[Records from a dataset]
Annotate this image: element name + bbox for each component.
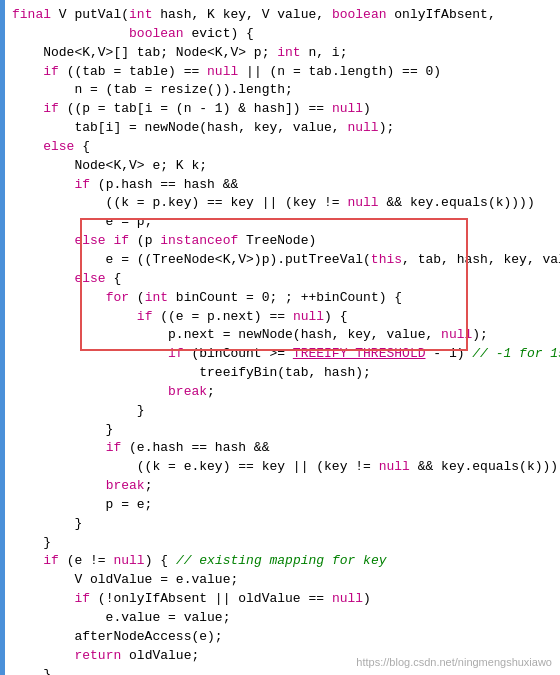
watermark: https://blog.csdn.net/ningmengshuxiawo [356, 655, 552, 671]
left-bar [0, 0, 5, 675]
code-block: final V putVal(int hash, K key, V value,… [12, 6, 552, 675]
code-container: final V putVal(int hash, K key, V value,… [0, 0, 560, 675]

WHAT THE EXERCISE ASKS. Output each record verbatim, but skip anything that is a picture.

TASK RESULT.
Annotate this image: element name + bbox for each component.
watermark: https://blog.csdn.net/ningmengshuxiawo [356, 655, 552, 671]
left-bar [0, 0, 5, 675]
code-block: final V putVal(int hash, K key, V value,… [12, 6, 552, 675]
code-container: final V putVal(int hash, K key, V value,… [0, 0, 560, 675]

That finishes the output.